Contre le vote électronique
On ne lutte pas contre l’abstention avec une mesure qui désacralise le vote, lequel relève en France d’un rite républicain indispensable.
Face à l’abstention record au premier tour des départementales et régionales, chacun y va de son accusation ou de son remède magique pour expliquer ce piteux engagement démocratique et espérer raviver la flamme de la participation électorale. Une mesure sort du lot, défendue par de nombreux responsables politiques, le vote à distance, par correspondance, mais surtout par Internet. Comme l’a déclaré l’un de ses fervents partisans, Stanislas Guerini, délégué général de La République en marche, sur France Inter : « La République en marche avait dit les choses clairement sur le vote par Internet. Moi, je souhaite qu’on puisse le mettre en place dès le prochain quinquennat. Ça fait aussi partie des enjeux démocratiques.» L’argument est bien rodé : puisque nous consommons en ligne et que de nombreux services publics passent désormais par ce truchement, le vote doit lui aussi, enfin, se « moderniser ».
La numérisation du vote, pourtant, n’est pas une panacée. Au-delà des problèmes de confidentialité, au-delà par ailleurs des conflits d’intérêts évidents de certains des acteurs qui le défendent, comme l’entreprise Orange, au-delà enfin de sa contradiction avec le besoin des Français de se rencontrer après des mois de confinement, cette idée bat en brèche ce que le Sénat a appelé très justement, dans un récent rapport, un « rituel républicain ». Traiter le vote comme un acte aussi trivial qu’un achat en ligne, c’est évidemment le désacraliser et, donc, susciter l’effet inverse de ce qui est recherché.

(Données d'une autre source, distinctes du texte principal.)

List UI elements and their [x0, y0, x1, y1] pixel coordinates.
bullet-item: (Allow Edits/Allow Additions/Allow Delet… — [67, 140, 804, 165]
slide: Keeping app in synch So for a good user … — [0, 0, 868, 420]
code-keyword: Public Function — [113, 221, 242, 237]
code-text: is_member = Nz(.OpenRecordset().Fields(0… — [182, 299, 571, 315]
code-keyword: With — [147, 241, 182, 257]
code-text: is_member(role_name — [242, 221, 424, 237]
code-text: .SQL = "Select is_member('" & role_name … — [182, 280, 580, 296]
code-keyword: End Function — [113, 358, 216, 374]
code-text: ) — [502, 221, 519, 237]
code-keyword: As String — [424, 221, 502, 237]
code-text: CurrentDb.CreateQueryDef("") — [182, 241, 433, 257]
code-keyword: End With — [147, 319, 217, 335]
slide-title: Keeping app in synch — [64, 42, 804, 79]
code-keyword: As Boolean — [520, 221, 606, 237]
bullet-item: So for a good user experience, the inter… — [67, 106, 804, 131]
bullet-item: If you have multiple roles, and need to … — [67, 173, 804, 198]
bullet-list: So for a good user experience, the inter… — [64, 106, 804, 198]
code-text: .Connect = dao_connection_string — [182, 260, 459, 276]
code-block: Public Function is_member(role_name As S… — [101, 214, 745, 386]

Plus encore, c’est priver les citoyens les plus humbles d’un moment où leur égalité avec les plus nantis s’incarne concrètement dans une même démarche : un même isoloir et un même « a voté ! ». Personne ne l’a mieux dit que Victor Hugo, devant l’Assemblée législative, le 21 mai 1850 : « Il y a […] dans l’année un jour où le plus faible sent en lui la grandeur de la souveraineté nationale, où le plus humble sent en lui l’âme de la patrie ! Regardez l’ouvrier qui va au scrutin ; il y entre avec le front triste du prolétaire accablé, il en sort avec le regard d’un souverain. »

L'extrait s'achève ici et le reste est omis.